(Beginning of Records supplied)

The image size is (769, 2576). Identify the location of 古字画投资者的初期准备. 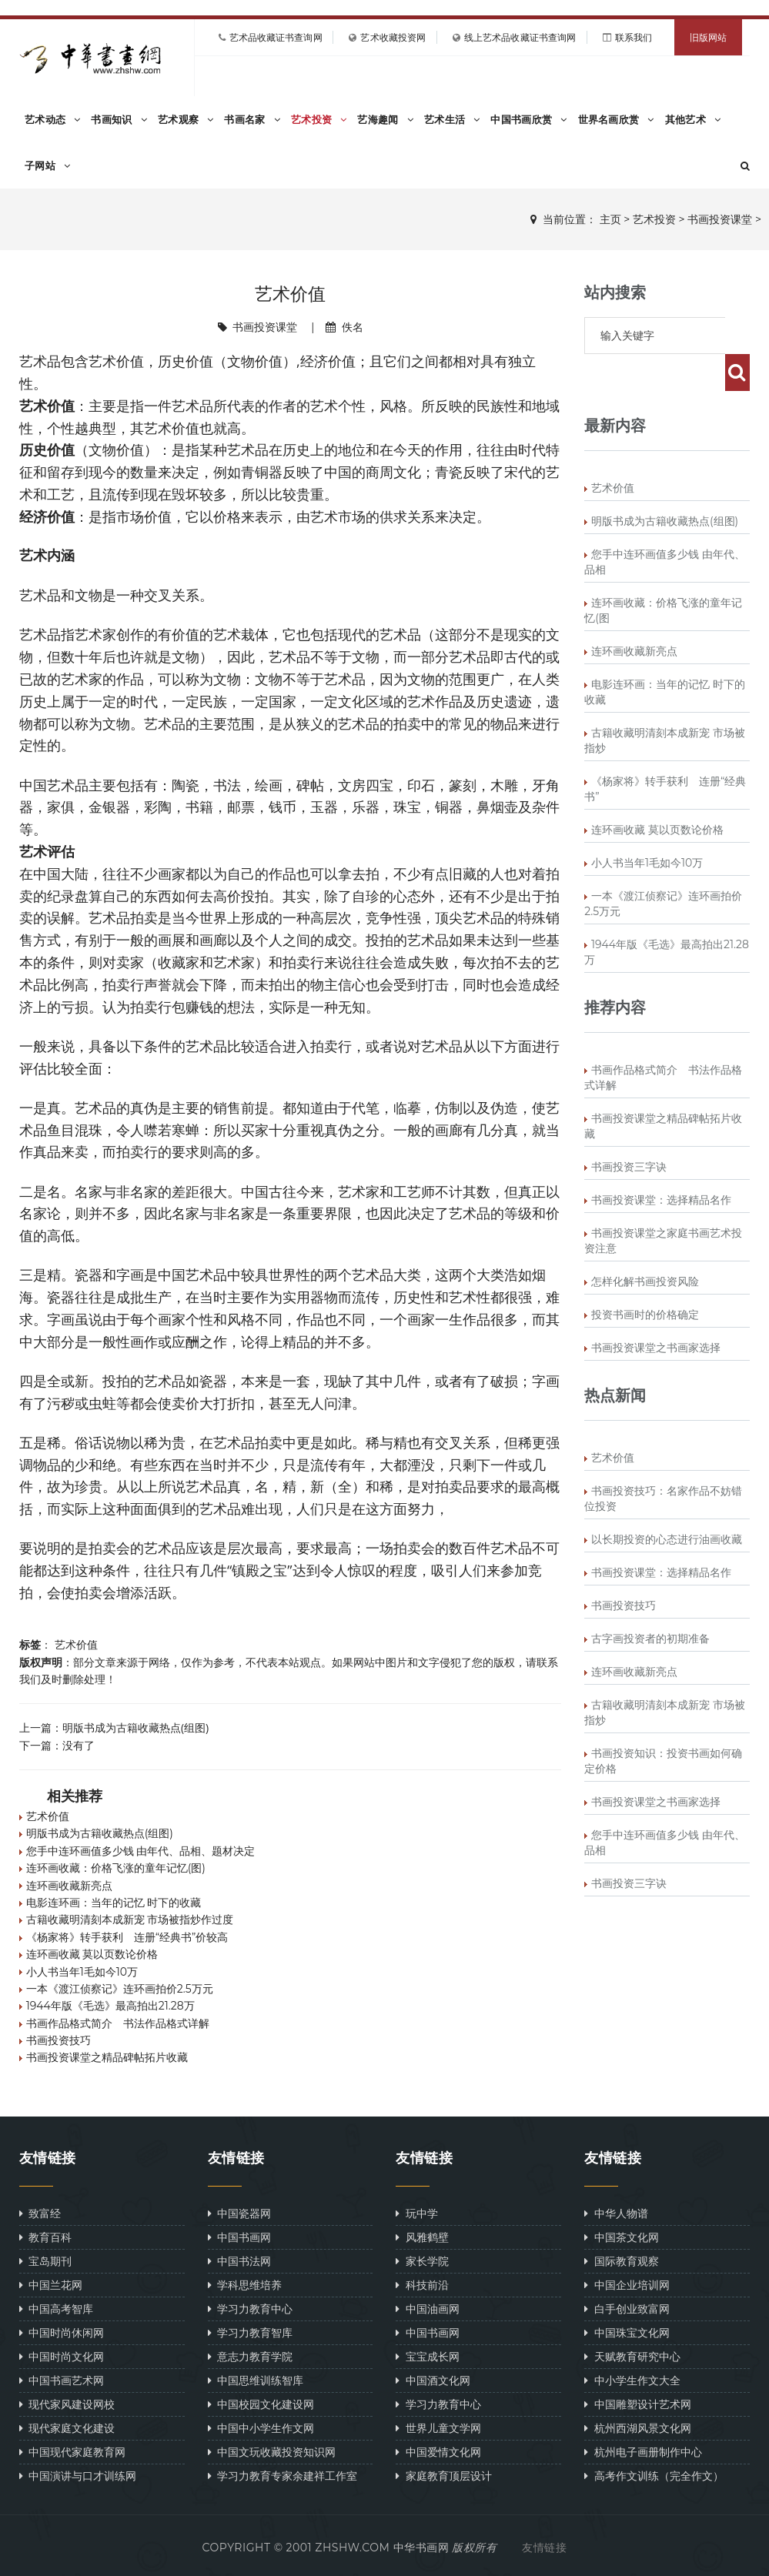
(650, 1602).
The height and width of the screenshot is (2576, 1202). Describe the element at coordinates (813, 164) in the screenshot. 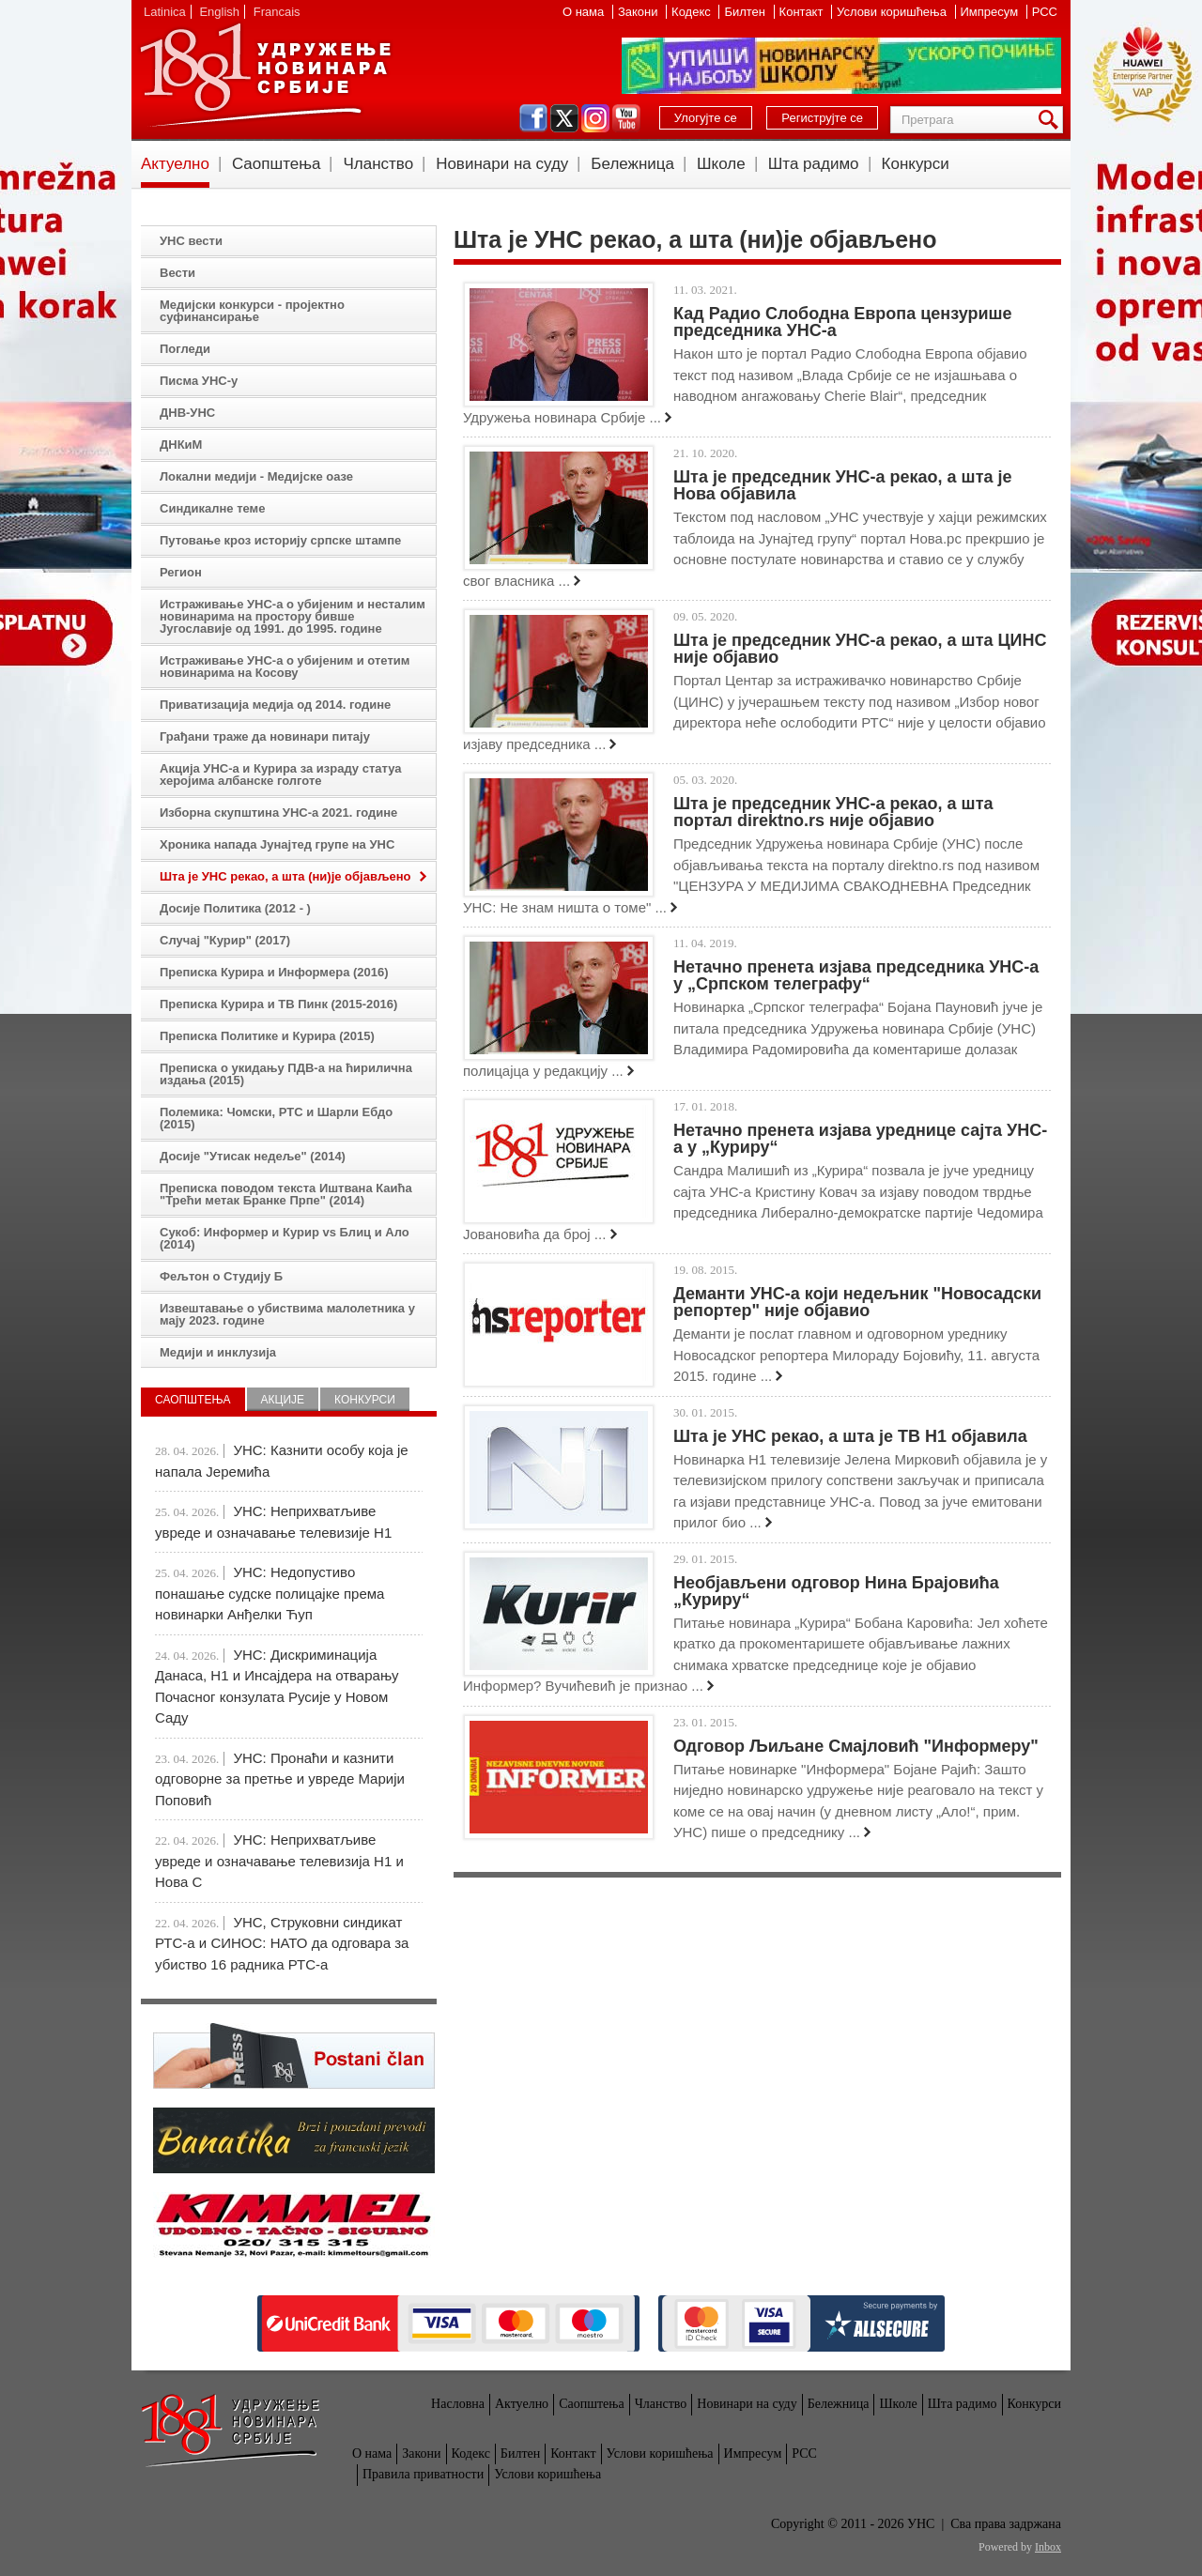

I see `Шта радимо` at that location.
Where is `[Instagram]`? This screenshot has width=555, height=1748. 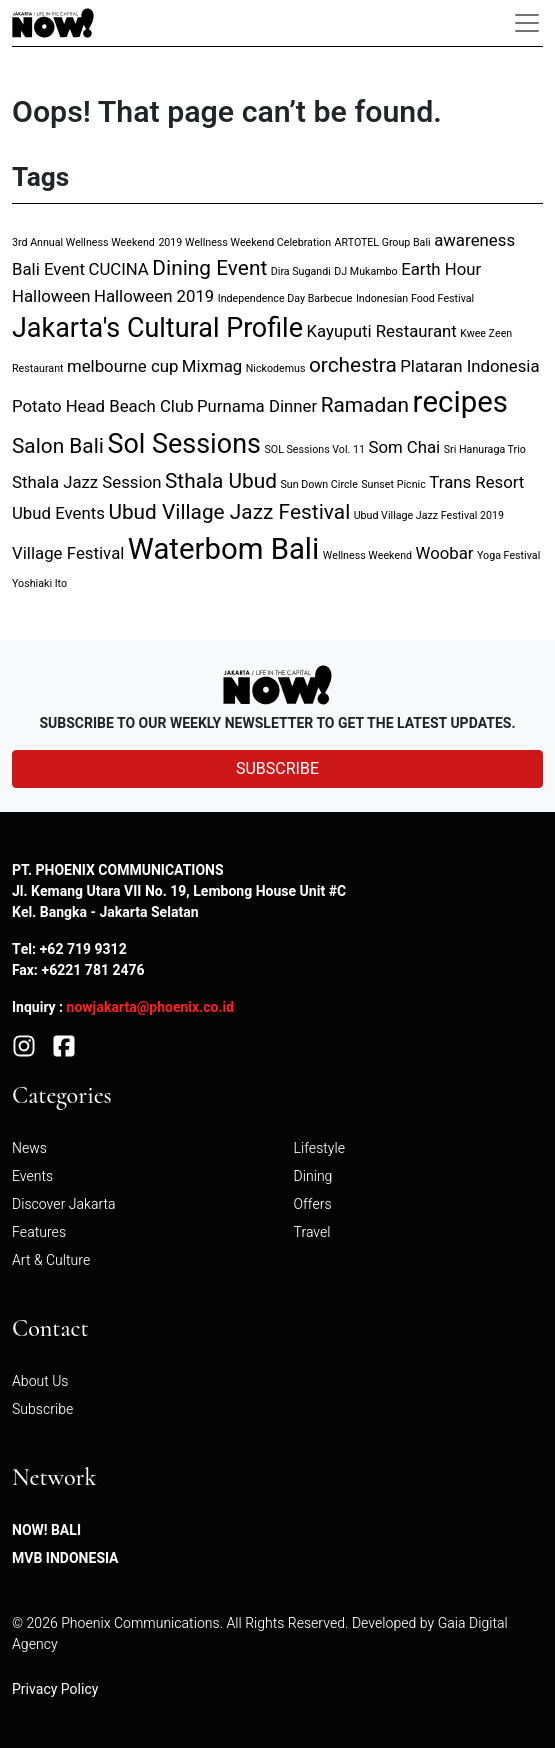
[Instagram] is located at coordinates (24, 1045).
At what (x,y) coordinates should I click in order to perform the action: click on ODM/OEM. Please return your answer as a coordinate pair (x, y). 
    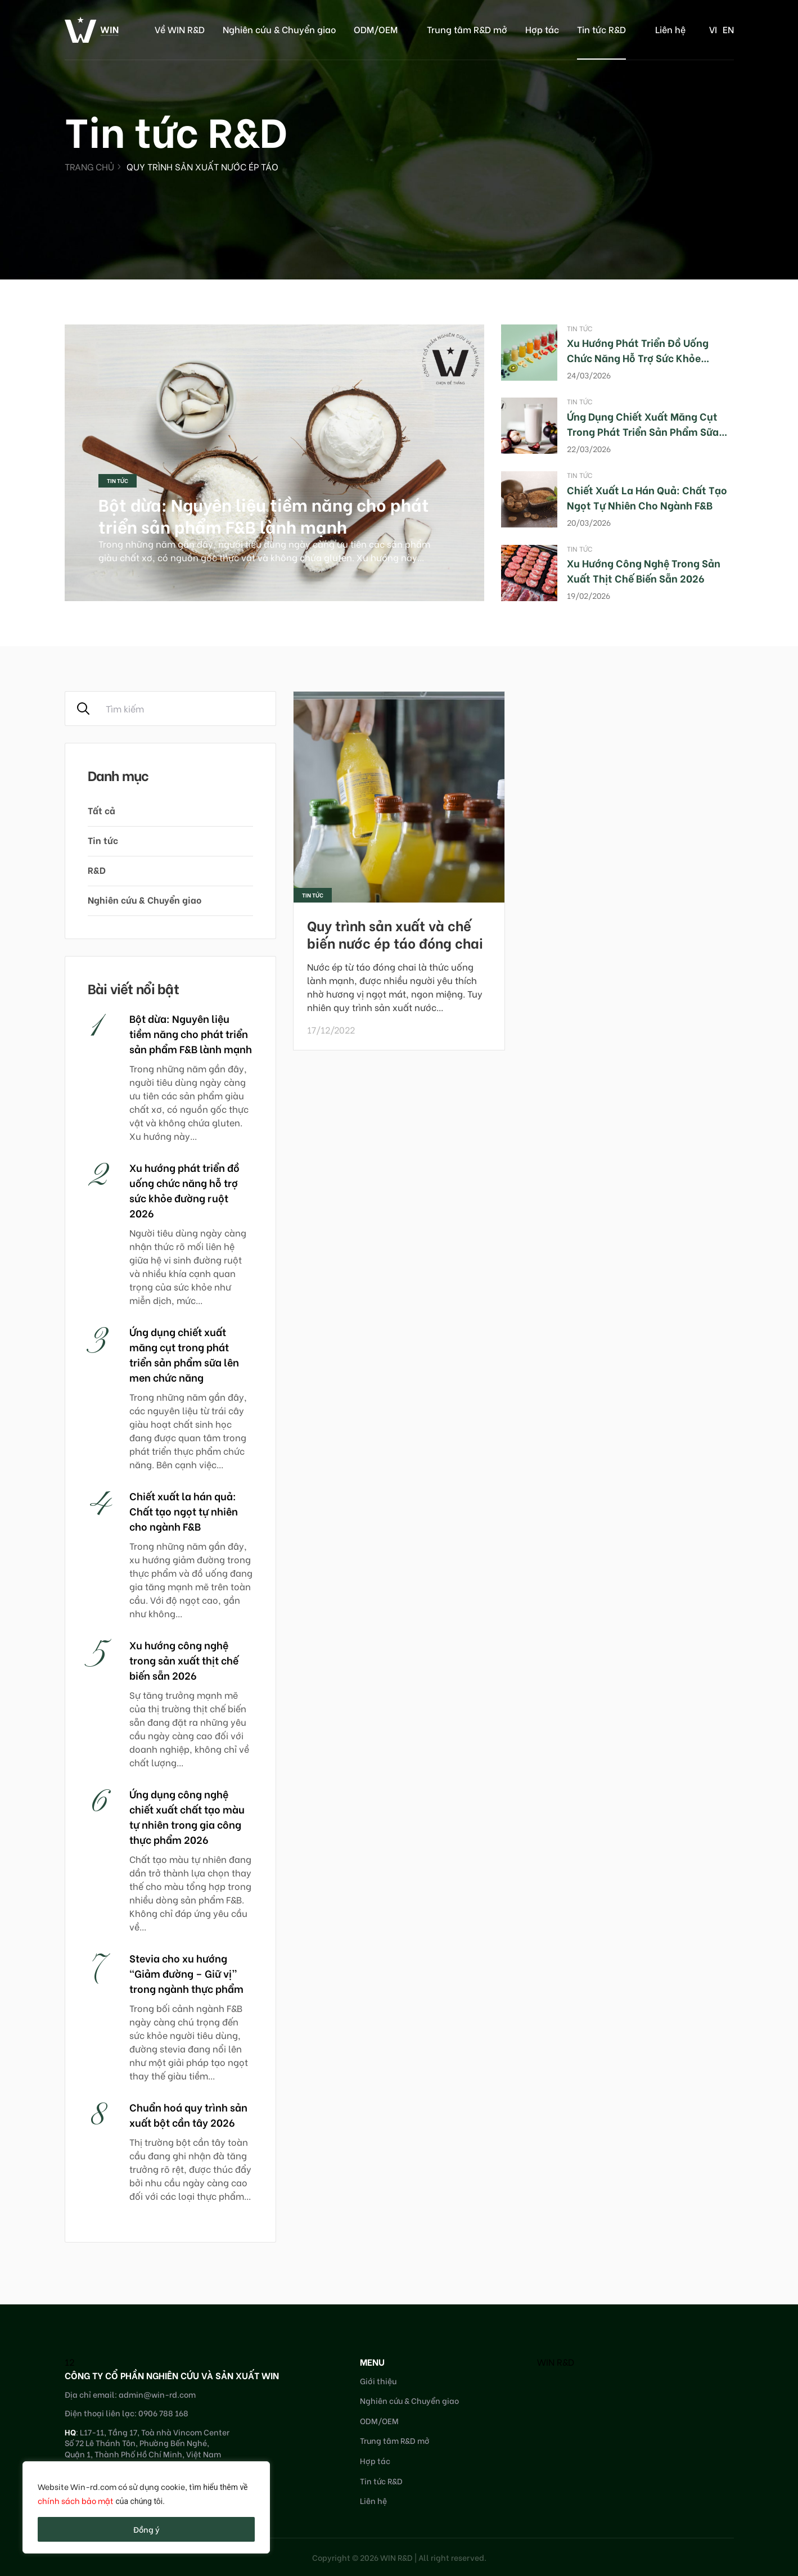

(End of Records supplied)

**What is being asked**
Extract the run of lines from the line holding "has width=555, height=1748." through the final line of the material above, exactly and inclusively. Leave the pictures behind.

**Completed exercise**
Where is `[Instagram]`? This screenshot has width=555, height=1748. 
[Instagram] is located at coordinates (24, 1045).
At what (x,y) coordinates should I click in order to perform the action: click on ODM/OEM. Please return your answer as a coordinate pair (x, y). 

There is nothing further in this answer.